Data for processing:
┌──
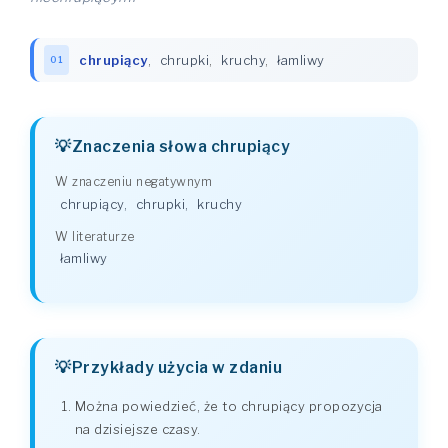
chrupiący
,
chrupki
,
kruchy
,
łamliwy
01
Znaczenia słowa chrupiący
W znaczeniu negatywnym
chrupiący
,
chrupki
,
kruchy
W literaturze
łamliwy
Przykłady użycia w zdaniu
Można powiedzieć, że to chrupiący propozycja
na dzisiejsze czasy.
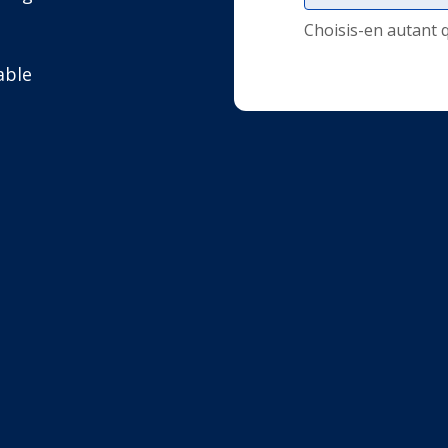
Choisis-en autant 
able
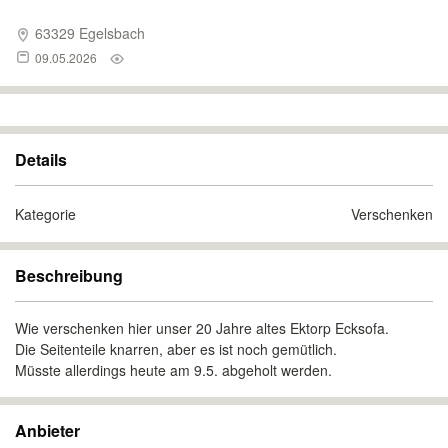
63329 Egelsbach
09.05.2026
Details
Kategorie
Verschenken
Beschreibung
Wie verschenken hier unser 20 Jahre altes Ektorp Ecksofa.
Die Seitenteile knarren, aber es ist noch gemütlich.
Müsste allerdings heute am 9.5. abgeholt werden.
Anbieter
└──
Exercise details:
From the material above, please return each line containing "chrupiący".

Result for this task:
chrupiący
Znaczenia słowa chrupiący
chrupiący
Można powiedzieć, że to chrupiący propozycja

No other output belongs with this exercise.